**Exercise directions:** Repeat the records below exactly as they appear.

Collected data entries
========================================================================
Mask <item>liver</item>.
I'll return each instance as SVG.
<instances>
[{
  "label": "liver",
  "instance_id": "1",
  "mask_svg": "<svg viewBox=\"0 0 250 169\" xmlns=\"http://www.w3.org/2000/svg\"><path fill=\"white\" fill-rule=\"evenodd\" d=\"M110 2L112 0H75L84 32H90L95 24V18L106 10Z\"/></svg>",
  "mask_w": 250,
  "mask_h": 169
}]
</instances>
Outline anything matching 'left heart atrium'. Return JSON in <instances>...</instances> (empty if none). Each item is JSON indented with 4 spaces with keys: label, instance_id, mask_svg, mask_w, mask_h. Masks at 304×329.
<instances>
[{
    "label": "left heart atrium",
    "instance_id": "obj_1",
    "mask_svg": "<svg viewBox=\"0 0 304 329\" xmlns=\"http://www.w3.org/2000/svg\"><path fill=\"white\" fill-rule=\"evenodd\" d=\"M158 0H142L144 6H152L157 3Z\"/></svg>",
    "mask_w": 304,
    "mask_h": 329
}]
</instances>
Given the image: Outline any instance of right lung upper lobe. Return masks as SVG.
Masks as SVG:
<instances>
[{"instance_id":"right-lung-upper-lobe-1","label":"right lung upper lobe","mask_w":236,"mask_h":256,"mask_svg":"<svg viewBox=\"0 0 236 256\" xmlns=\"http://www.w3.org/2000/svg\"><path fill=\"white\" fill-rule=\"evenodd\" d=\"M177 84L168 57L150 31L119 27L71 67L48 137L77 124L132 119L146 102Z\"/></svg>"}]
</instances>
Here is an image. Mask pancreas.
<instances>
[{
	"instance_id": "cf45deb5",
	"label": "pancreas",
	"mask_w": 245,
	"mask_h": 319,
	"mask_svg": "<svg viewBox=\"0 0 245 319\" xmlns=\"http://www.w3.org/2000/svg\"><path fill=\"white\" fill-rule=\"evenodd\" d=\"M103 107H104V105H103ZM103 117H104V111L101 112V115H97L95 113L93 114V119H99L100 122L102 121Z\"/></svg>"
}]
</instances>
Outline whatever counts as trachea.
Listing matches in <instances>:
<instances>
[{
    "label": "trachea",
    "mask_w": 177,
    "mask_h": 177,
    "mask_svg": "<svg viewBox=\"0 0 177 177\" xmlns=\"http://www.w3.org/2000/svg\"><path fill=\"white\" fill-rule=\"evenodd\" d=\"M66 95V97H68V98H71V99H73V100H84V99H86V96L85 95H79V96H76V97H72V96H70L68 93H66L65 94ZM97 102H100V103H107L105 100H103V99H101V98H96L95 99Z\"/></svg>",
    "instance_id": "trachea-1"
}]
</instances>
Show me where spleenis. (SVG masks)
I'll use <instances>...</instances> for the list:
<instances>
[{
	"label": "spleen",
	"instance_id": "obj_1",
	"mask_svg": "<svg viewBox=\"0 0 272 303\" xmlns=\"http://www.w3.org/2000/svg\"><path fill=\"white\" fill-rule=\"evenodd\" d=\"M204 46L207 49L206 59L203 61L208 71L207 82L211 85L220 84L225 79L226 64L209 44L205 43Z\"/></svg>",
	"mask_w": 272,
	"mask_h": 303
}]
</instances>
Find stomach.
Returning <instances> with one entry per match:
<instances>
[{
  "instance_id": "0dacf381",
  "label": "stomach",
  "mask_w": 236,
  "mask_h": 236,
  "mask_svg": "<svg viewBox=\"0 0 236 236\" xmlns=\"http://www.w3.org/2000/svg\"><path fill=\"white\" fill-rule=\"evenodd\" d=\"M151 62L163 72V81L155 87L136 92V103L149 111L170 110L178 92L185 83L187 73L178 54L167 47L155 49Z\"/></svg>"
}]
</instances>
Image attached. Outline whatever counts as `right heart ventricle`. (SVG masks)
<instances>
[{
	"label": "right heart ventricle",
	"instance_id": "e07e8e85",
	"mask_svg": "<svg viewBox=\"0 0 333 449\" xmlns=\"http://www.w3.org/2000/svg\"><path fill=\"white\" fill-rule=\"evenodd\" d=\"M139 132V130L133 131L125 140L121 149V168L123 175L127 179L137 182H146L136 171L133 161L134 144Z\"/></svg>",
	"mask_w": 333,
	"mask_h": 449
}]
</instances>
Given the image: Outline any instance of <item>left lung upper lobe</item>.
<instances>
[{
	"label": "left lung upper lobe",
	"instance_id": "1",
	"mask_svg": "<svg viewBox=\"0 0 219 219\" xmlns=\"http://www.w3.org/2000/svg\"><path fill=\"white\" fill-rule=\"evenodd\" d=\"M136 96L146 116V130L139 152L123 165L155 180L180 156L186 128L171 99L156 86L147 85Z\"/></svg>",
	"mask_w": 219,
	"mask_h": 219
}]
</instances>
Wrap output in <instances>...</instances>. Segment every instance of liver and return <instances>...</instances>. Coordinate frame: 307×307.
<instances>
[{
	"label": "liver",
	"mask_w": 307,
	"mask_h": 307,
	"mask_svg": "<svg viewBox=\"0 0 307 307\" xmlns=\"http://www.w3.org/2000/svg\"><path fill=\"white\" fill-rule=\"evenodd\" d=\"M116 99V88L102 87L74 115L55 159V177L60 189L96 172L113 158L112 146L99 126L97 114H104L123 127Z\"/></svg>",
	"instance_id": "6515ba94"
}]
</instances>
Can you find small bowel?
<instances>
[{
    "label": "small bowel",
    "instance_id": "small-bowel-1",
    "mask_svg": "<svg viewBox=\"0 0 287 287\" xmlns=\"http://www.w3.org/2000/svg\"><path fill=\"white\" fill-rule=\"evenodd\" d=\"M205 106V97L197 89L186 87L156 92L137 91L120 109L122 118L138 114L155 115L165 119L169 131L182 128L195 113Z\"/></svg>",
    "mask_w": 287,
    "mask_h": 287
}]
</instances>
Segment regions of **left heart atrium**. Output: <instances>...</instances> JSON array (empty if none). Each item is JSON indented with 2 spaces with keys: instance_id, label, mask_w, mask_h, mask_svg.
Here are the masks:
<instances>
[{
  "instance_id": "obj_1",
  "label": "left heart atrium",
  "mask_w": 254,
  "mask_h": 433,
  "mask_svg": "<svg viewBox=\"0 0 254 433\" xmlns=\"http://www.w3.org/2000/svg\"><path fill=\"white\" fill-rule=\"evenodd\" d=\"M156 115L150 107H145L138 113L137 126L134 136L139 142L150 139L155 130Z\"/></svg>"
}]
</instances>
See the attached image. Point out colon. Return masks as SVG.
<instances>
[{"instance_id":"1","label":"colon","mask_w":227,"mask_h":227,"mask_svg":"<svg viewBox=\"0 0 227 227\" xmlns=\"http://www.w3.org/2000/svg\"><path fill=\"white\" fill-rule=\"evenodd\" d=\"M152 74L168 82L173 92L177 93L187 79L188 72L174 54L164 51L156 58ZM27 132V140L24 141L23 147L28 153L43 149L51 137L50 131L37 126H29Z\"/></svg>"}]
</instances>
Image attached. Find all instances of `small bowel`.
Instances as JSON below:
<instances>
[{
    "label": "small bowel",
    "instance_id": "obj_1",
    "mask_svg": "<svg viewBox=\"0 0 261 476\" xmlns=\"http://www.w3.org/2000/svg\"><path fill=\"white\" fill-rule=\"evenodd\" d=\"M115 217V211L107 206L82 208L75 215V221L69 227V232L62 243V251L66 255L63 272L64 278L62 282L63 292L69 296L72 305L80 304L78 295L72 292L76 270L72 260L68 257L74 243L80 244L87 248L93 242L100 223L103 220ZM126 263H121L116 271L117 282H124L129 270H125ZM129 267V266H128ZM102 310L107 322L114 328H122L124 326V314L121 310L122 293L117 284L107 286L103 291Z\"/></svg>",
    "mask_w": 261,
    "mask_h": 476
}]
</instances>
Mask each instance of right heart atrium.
========================================================================
**Solution below:**
Mask <item>liver</item>.
I'll return each instance as SVG.
<instances>
[{
  "label": "liver",
  "instance_id": "1",
  "mask_svg": "<svg viewBox=\"0 0 250 169\" xmlns=\"http://www.w3.org/2000/svg\"><path fill=\"white\" fill-rule=\"evenodd\" d=\"M110 2L112 0H75L84 32H90L95 24V18L106 10Z\"/></svg>",
  "mask_w": 250,
  "mask_h": 169
}]
</instances>
Outline anything matching 'left heart atrium'. Return JSON in <instances>...</instances> (empty if none). Each item is JSON indented with 4 spaces with keys: label, instance_id, mask_svg, mask_w, mask_h. Masks at 304×329.
<instances>
[{
    "label": "left heart atrium",
    "instance_id": "obj_1",
    "mask_svg": "<svg viewBox=\"0 0 304 329\" xmlns=\"http://www.w3.org/2000/svg\"><path fill=\"white\" fill-rule=\"evenodd\" d=\"M158 0H142L144 6H152L157 3Z\"/></svg>",
    "mask_w": 304,
    "mask_h": 329
}]
</instances>
Given the image: Outline any instance of right lung upper lobe. Return masks as SVG.
Masks as SVG:
<instances>
[{"instance_id":"right-lung-upper-lobe-1","label":"right lung upper lobe","mask_w":236,"mask_h":256,"mask_svg":"<svg viewBox=\"0 0 236 256\" xmlns=\"http://www.w3.org/2000/svg\"><path fill=\"white\" fill-rule=\"evenodd\" d=\"M177 84L168 57L150 31L119 27L71 67L48 137L77 124L132 119L146 102Z\"/></svg>"}]
</instances>
Here is an image. Mask pancreas.
<instances>
[{
	"instance_id": "cf45deb5",
	"label": "pancreas",
	"mask_w": 245,
	"mask_h": 319,
	"mask_svg": "<svg viewBox=\"0 0 245 319\" xmlns=\"http://www.w3.org/2000/svg\"><path fill=\"white\" fill-rule=\"evenodd\" d=\"M103 107H104V105H103ZM103 117H104V111L101 112V115H97L95 113L93 114V119H99L100 122L102 121Z\"/></svg>"
}]
</instances>
Outline whatever counts as trachea.
Listing matches in <instances>:
<instances>
[{
    "label": "trachea",
    "mask_w": 177,
    "mask_h": 177,
    "mask_svg": "<svg viewBox=\"0 0 177 177\" xmlns=\"http://www.w3.org/2000/svg\"><path fill=\"white\" fill-rule=\"evenodd\" d=\"M66 95V97H68V98H71V99H73V100H84V99H86V96L85 95H79V96H76V97H72V96H70L68 93H66L65 94ZM97 102H100V103H107L105 100H103V99H101V98H96L95 99Z\"/></svg>",
    "instance_id": "trachea-1"
}]
</instances>
Show me where spleenis. (SVG masks)
I'll use <instances>...</instances> for the list:
<instances>
[{
	"label": "spleen",
	"instance_id": "obj_1",
	"mask_svg": "<svg viewBox=\"0 0 272 303\" xmlns=\"http://www.w3.org/2000/svg\"><path fill=\"white\" fill-rule=\"evenodd\" d=\"M204 46L207 49L206 59L203 61L208 71L207 82L211 85L220 84L225 79L226 64L209 44L205 43Z\"/></svg>",
	"mask_w": 272,
	"mask_h": 303
}]
</instances>
Find stomach.
Returning <instances> with one entry per match:
<instances>
[{
  "instance_id": "0dacf381",
  "label": "stomach",
  "mask_w": 236,
  "mask_h": 236,
  "mask_svg": "<svg viewBox=\"0 0 236 236\" xmlns=\"http://www.w3.org/2000/svg\"><path fill=\"white\" fill-rule=\"evenodd\" d=\"M151 62L163 72V81L155 87L136 92V103L149 111L170 110L178 92L185 83L187 73L178 54L167 47L155 49Z\"/></svg>"
}]
</instances>
Image attached. Outline whatever counts as `right heart ventricle`. (SVG masks)
<instances>
[{
	"label": "right heart ventricle",
	"instance_id": "e07e8e85",
	"mask_svg": "<svg viewBox=\"0 0 333 449\" xmlns=\"http://www.w3.org/2000/svg\"><path fill=\"white\" fill-rule=\"evenodd\" d=\"M139 132V130L133 131L125 140L121 149V168L123 175L127 179L137 182H146L136 171L133 161L134 144Z\"/></svg>",
	"mask_w": 333,
	"mask_h": 449
}]
</instances>
Given the image: Outline any instance of <item>left lung upper lobe</item>.
<instances>
[{
	"label": "left lung upper lobe",
	"instance_id": "1",
	"mask_svg": "<svg viewBox=\"0 0 219 219\" xmlns=\"http://www.w3.org/2000/svg\"><path fill=\"white\" fill-rule=\"evenodd\" d=\"M136 96L146 116V130L139 152L123 165L155 180L180 156L186 128L171 99L156 86L147 85Z\"/></svg>",
	"mask_w": 219,
	"mask_h": 219
}]
</instances>
Wrap output in <instances>...</instances>. Segment every instance of liver and return <instances>...</instances>. Coordinate frame: 307×307.
<instances>
[{
	"label": "liver",
	"mask_w": 307,
	"mask_h": 307,
	"mask_svg": "<svg viewBox=\"0 0 307 307\" xmlns=\"http://www.w3.org/2000/svg\"><path fill=\"white\" fill-rule=\"evenodd\" d=\"M116 99V88L102 87L74 115L55 159V177L60 189L96 172L113 158L112 146L99 126L97 114H104L123 127Z\"/></svg>",
	"instance_id": "6515ba94"
}]
</instances>
Can you find small bowel?
<instances>
[{
    "label": "small bowel",
    "instance_id": "small-bowel-1",
    "mask_svg": "<svg viewBox=\"0 0 287 287\" xmlns=\"http://www.w3.org/2000/svg\"><path fill=\"white\" fill-rule=\"evenodd\" d=\"M205 106V97L197 89L186 87L156 92L137 91L120 109L122 118L138 114L155 115L165 119L169 131L182 128L195 113Z\"/></svg>",
    "mask_w": 287,
    "mask_h": 287
}]
</instances>
Segment regions of **left heart atrium**. Output: <instances>...</instances> JSON array (empty if none). Each item is JSON indented with 2 spaces with keys: instance_id, label, mask_w, mask_h, mask_svg.
Here are the masks:
<instances>
[{
  "instance_id": "obj_1",
  "label": "left heart atrium",
  "mask_w": 254,
  "mask_h": 433,
  "mask_svg": "<svg viewBox=\"0 0 254 433\" xmlns=\"http://www.w3.org/2000/svg\"><path fill=\"white\" fill-rule=\"evenodd\" d=\"M156 115L150 107H145L138 113L137 126L134 136L139 142L150 139L155 130Z\"/></svg>"
}]
</instances>
See the attached image. Point out colon. Return masks as SVG.
<instances>
[{"instance_id":"1","label":"colon","mask_w":227,"mask_h":227,"mask_svg":"<svg viewBox=\"0 0 227 227\" xmlns=\"http://www.w3.org/2000/svg\"><path fill=\"white\" fill-rule=\"evenodd\" d=\"M152 74L168 82L173 92L177 93L187 79L188 72L174 54L164 51L156 58ZM27 132V140L24 141L23 147L28 153L43 149L51 137L50 131L37 126H29Z\"/></svg>"}]
</instances>
Image attached. Find all instances of `small bowel`.
Instances as JSON below:
<instances>
[{
    "label": "small bowel",
    "instance_id": "obj_1",
    "mask_svg": "<svg viewBox=\"0 0 261 476\" xmlns=\"http://www.w3.org/2000/svg\"><path fill=\"white\" fill-rule=\"evenodd\" d=\"M115 217V211L107 206L82 208L75 215V221L69 227V232L62 243V251L66 255L63 272L64 278L62 282L63 292L69 296L72 305L80 304L78 295L72 292L76 270L72 260L68 257L74 243L80 244L87 248L93 242L100 223L103 220ZM126 263H121L116 271L117 282H124L129 270H125ZM129 267V266H128ZM102 310L107 322L114 328H122L124 326V314L121 310L122 293L117 284L107 286L103 291Z\"/></svg>",
    "mask_w": 261,
    "mask_h": 476
}]
</instances>
Mask each instance of right heart atrium.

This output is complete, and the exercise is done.